Le commerce illégal d’espèces sauvages – une industrie multimilliardaire – n’est pas un problème isolé. De nouvelles recherches confirment que les mêmes groupes criminels trafiquant des espèces menacées sont profondément impliqués dans le trafic de drogue, d’armes, d’êtres humains et d’autres marchés illicites. Cela signifie que les efforts traditionnels visant à lutter isolément contre le braconnage ou la contrebande ne sont plus efficaces.

L’ampleur du chevauchement criminel

Les enquêteurs ont perquisitionné une ferme sud-africaine en 2021 et ont découvert 800 livres d’os de lion bouillis pour en faire du « gâteau au lion » pour la médecine traditionnelle. Cachés parmi les os se trouvaient 13 gallons d’opium, mélangés directement au produit. Cette affaire illustre une tendance croissante : les réseaux criminels sont de plus en plus agnostiques. Ils échangeront tout ce qui leur rapportera le plus de profits, alternant entre la faune sauvage, les stupéfiants, les armes ou les personnes selon que les opportunités se présentent.

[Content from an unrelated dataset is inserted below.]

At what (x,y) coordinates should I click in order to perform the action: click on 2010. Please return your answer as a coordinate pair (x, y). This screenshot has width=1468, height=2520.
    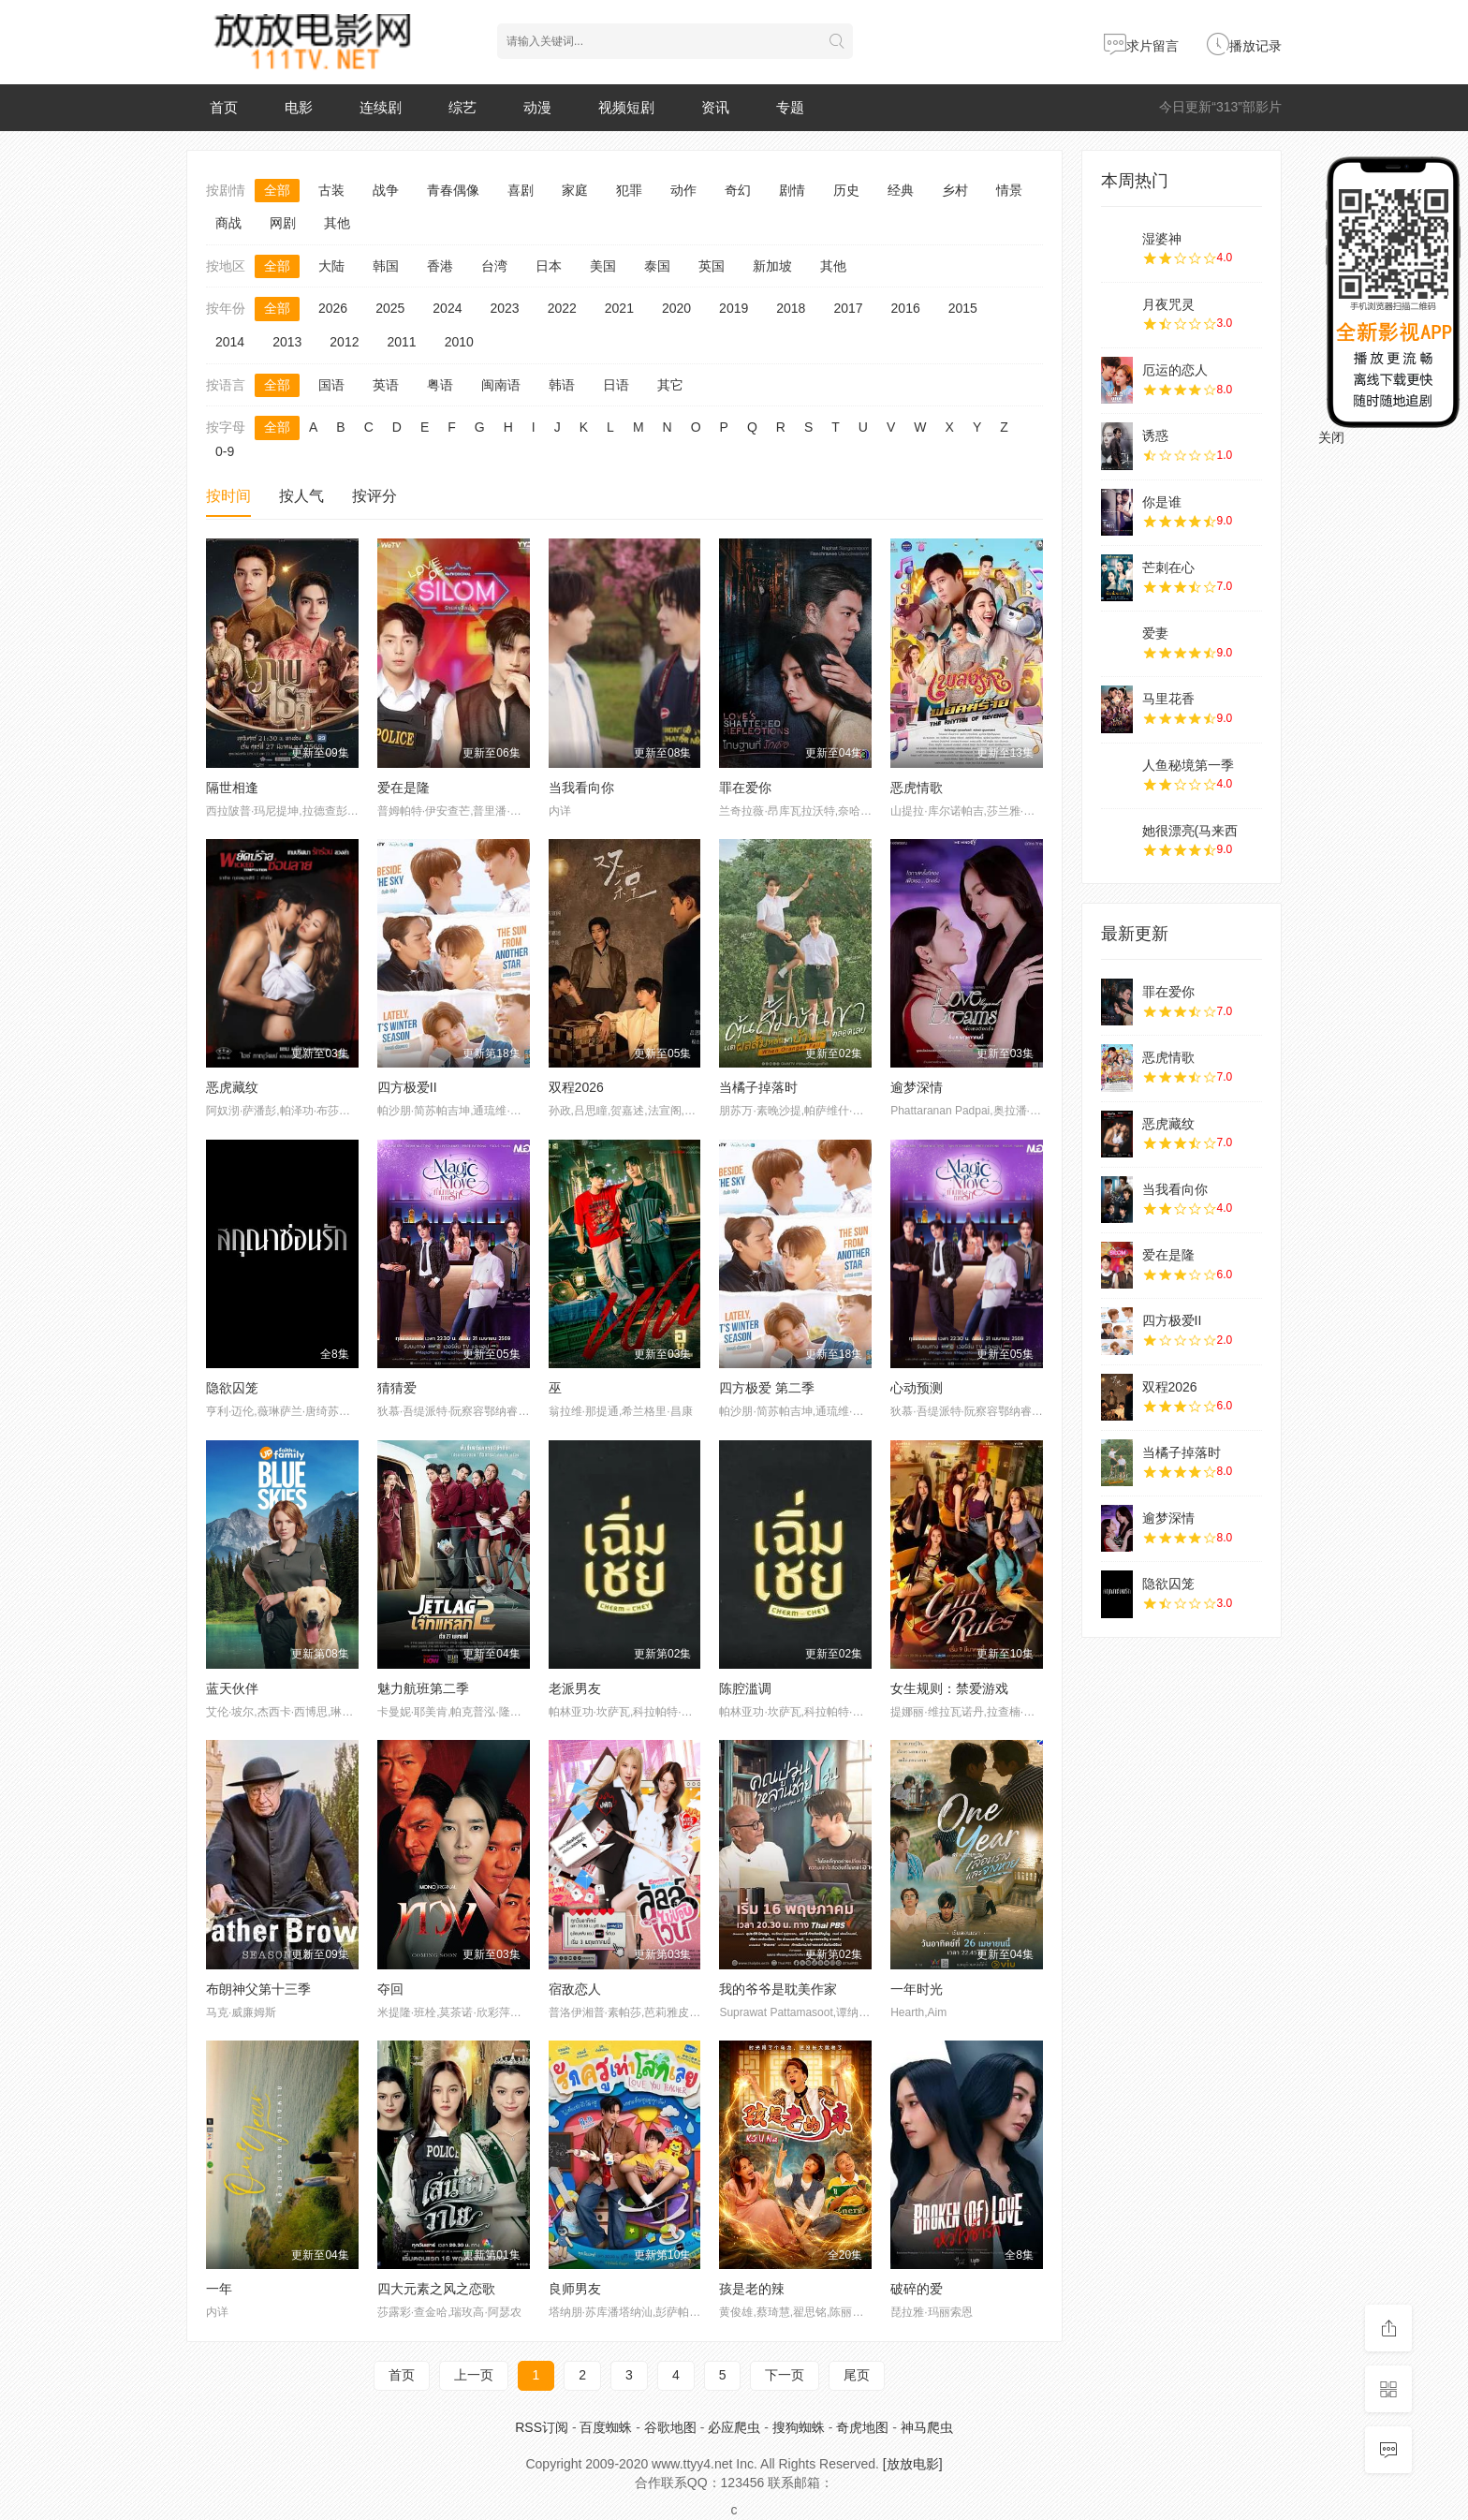
    Looking at the image, I should click on (459, 341).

Ce n’est pas seulement de la spéculation. L’auteure principale de l’étude, Michelle Anagnostou, a interrogé 112 sources (agents de la faune, police, agents des douanes et experts du crime organisé) en Afrique du Sud, à Hong Kong et au Canada. Les résultats montrent que les criminels s’adaptent pour exploiter plusieurs marchés :

  • Certains cartels ont ajouté des produits issus de la faune (corne de rhinocéros, plantes succulentes) aux opérations existantes en matière de drogue ou d’armes.
  • D’autres se sont étendus de la faune à de nouveaux domaines comme le trafic d’êtres humains ou les biens volés.
  • La faune sauvage était même utilisée pour le troc : l’ormeau contre la méthamphétamine, l’esturgeon contre l’héroïne.
  • Les criminels utilisaient des animaux de compagnie illégaux (lions, tigres) pour garder leurs réserves de drogue.
  • Le travail forcé a été exploité pour extraire des marchandises illégales comme la corne de rhinocéros et le ginseng.

Pourquoi c’est important : la nécessité d’une action unifiée

Pendant des années, les experts ont soupçonné ces liens. La nouvelle étude fournit des preuves concrètes que la criminalité liée aux espèces sauvages est indissociable du crime organisé au sens large. L’approche actuelle consistant à traiter chaque forme de trafic séparément ne parvient pas à résoudre le problème principal : un réseau unique opérant sur plusieurs produits illégaux.

Cela nécessite un changement fondamental de stratégie :

  • Partage de renseignements entre les unités et les pays.
  • Groupes de travail conjoints ciblant des réseaux criminels entiers, et pas seulement des produits spécifiques.
  • Une coopération internationale qui va au-delà des accords spécifiques à des produits.
  • Stratégies juridiques coordonnées pour perturber l’ensemble de l’opération, pas seulement une partie.

Mary Rice, directrice exécutive de l’Environmental Investigation Agency, note qu’il a fallu des années de preuves pour convaincre les autorités de reconnaître le commerce des espèces sauvages comme un crime organisé. La prochaine étape consiste à reconnaître la convergence avec d’autres activités illicites, que cette étude contribue à renforcer.

L’ancienne approche est brisée. Les criminels ne se soucient pas de ce qu’ils vendent, ils se soucient du profit. Les forces de l’ordre doivent les traiter comme des menaces interconnectées et non segmentées.

Ignorer cette réalité permet aux réseaux criminels de prospérer, en réorientant leurs opérations de manière transparente pour exploiter les vulnérabilités de systèmes de contrôle disparates.